VMWare released the white paper of new VSAN 6.2 on Feb. 10, 2016. The technical white paper can be found here: https://www.vmware.com/files/pdf/products/vsan/vmware-virtual-san-6-2-technical-white-paper.pdf
VSAN is pretty new to me. I was trying to understand the space requirements for RAID-1 shown in the table given in the white paper (page 7). This post introduces how to understand and calculate the minimum number of hosts/FDs and total capacity for FTT with RAID1.
First, I assume you already know the RAID-1’s basics. If not please check out the wiki: https://en.wikipedia.org/wiki/Standard_RAID_levels#RAID_1
Second, FTT stands for NumberOfFailuresToTolerate, which is one configuration parameter by customer.
The total capacity in the above table means the total required space capacity in all the disks for storing all of the exact copies (here exact means the copy should be as the same size as the original object).
Now, let’s take a look at FTT=0. Since RAID-1 is configured, the total capacity should be 2x object size by default RAID-1 setting. Because here we explicitly specify FTT=0, which means no disk failure can be tolerated, there is no need to store the second copy on the second disk. Therefore, the total capacity reduces to 1x object size. However, the number of minimum hosts should be 2 (the same as the minimum number for RAID-1), instead of 3 in the table.
For the cases of FTT>0, we need to understand how this failure tolerance works. In VSAN 5.5, for a VM to remain accessible, “one full copy of the data and more than 50% of components must be available”. Let’s take an example to explain this statement, if FTT=1 and there are three hosts with 1 magnetic disk (component):
–disk1: 1st copy of VM
–disk1: 2nd copy of VM
–disk1: witness (2MB metadata)
Host1 and host2 stores the full copies of the VM, and host3 (witness for quorum) stores pure metadata. Each disk has a vote to vote for the disk which can take over the service. So
If host1 is down, one full copy is on host2 and two votes are from host2 and host3.
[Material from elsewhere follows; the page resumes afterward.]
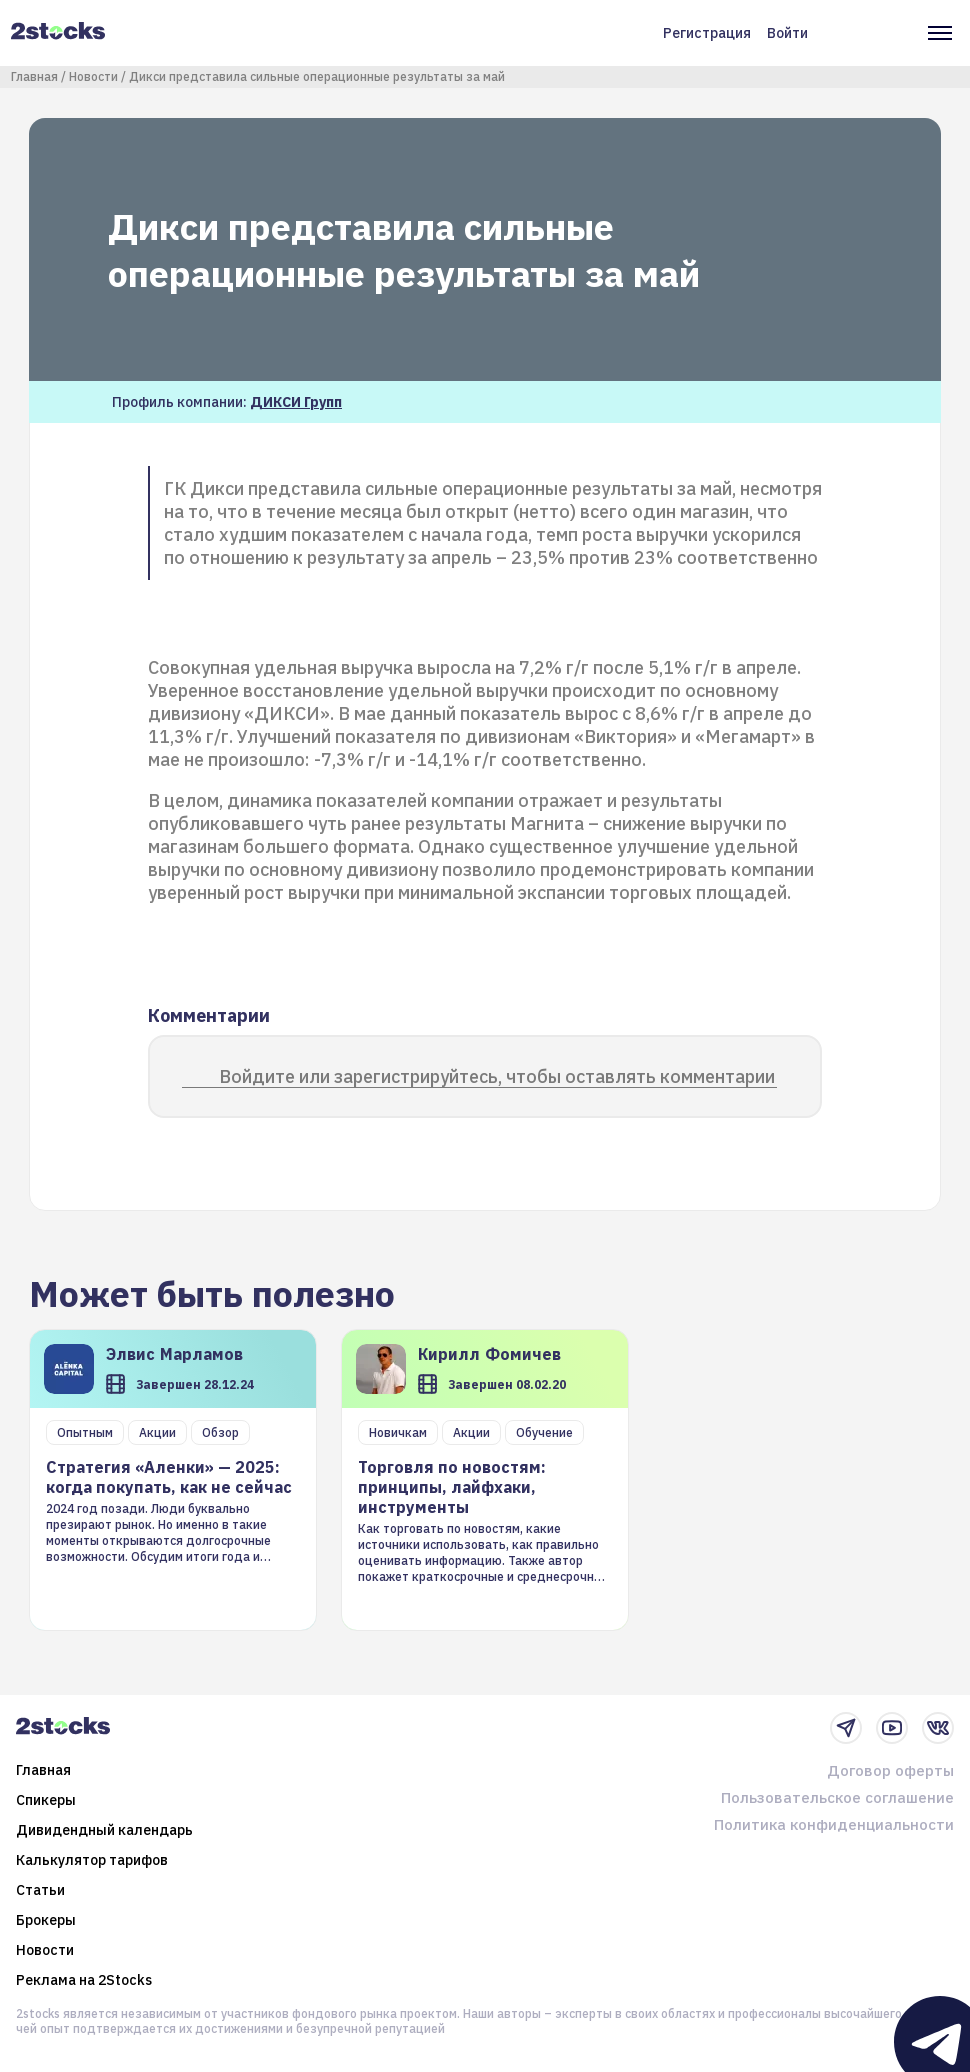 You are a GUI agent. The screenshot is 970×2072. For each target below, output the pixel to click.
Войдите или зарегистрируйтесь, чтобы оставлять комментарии (497, 1076)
If host2 is down, one full copy is on host1 and two votes are from host1 and host3.
If host3 is down, two full copies are on host1 and host2. Two votes are from host1 and host2.
Therefore, if FTT=n (n>0), the minimum required total capacity is (n+1)x object size, which guarantees there is always at least one more full copy if n hosts/FDs are down. If there is n hosts are down, in order to continue the service, at least n+1 components need to be up and vote. These n+1 components needs to span across at least n+1 hosts/FDs. So the minimum number of hosts for FTT=n is n+(n+1) = 2n+1. Let’s take FTT=2 as an example, the total required capacity is (2+1)x = 3x, and the minimum number of required hosts/FDs is 2*2+1 = 5.
Please note three things here:
1. We assume one disk (component) in the example for understanding easily. If there are more than 1 disk for each host, usually VSAN is configured as RAID-01 level. The calculation is applied at the level of hosts/FDs, since a full copy still exists at such level, but not at the disk level.
2. Among 2n+1 required hosts for FTT=n, at least n+1 full copies are required and the remaining n hosts could be witnesses.
3. Starting from VSAN 6.0, the statement of “more than 50 percent of components” has changed to “more than 50 percent of votes”. With this change, witness could be eliminated since one component can have more than 1 vote.